California has been a center of the self-driving car industry. Up to now, California has been adamant in denying large motor vehicle-manufacturers the permission to test their self-driving technology on the open streets without a human driver. Nearly 30 corporations are currently testing their technology with drivers in California, keeping in mind that these vehicles are planned to be sold to the general populace. A recent announcement by state authorities may pave the way for these large corporations to introduce self-driving technology to the general consumer.
California’ Department of Motor Vehicles is now looking to consumers to determine whether or not to permit the testing of driverless cars on the road, as well as the use of self-driving technology in public transportation. These vehicles will not need any manual controls that are normally used, such as the steering wheel and the various pedals.
The proposed regulations and policy were published on Friday, March 10, and the DMV established April 24 as the deadline for the public to give their opinion about the proposed changes.
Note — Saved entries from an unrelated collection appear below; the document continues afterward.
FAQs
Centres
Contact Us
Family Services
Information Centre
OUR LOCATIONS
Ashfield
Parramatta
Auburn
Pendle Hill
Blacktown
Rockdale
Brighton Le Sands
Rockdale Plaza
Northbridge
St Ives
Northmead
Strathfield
If voted on and the policy is passed, the laws will be put into effect in 2018.
Currently, 27 companies including BMW, Tesla, and Waymo have permits that would allow them to test their driverless-vehicles on the streets. The only contingency that the DMV of California has placed on the self-driving technology is that it must obey the traffic laws of California and adapt to other government policy.
On the other hand, the DMV has asserted that the introduction of the new policy has not changed the perception about the self-driving technology. Brian Soublet, chief counsel at the California DMV, said “I don’t want to say we’re comfortable. We believe we’re requiring certification from the manufacturers that they’re ready and that the vehicles themselves are able to operate without causing some harm” in a conference call with reporters on March 10.
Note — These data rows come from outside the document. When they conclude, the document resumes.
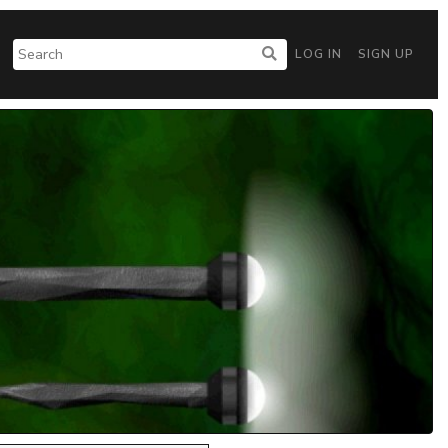
LOG IN
SIGN UP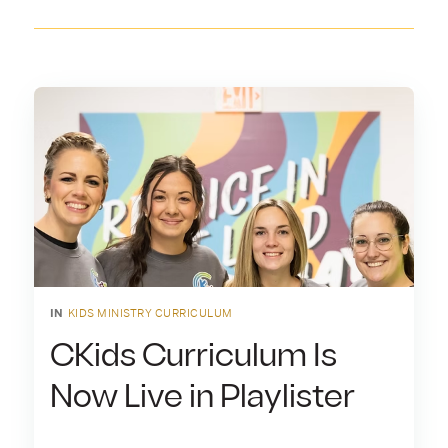
IN
KIDS MINISTRY CURRICULUM
CKids Curriculum Is
Now Live in Playlister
There are several key differences in government policy before and after the proposal. For example, the need for manual control, specifically through the steering wheel, and a driver to take over if something went wrong in the self-driving vehicle, was absolutely necessary before the proposal. But now, “car manufacturers just have to ensure that they meet the federal safety standards, or receive an exemption from the National Highway Traffic Safety Administration (NHTSA).”
California is in fourth place in the race allowing car manufacturers to test their self-driving technology on the roads. Florida and Michigan are currently allowing driverless vehicles to be tested on the roads with restrictions set in place. Michigan is being very lenient on self-driving technology by allowing the testing of autonomous cars with little to no restrictions. California may follow Michigan and Florida in their decisions to allow corporations to allow autonomous vehicles to be tested on the streets.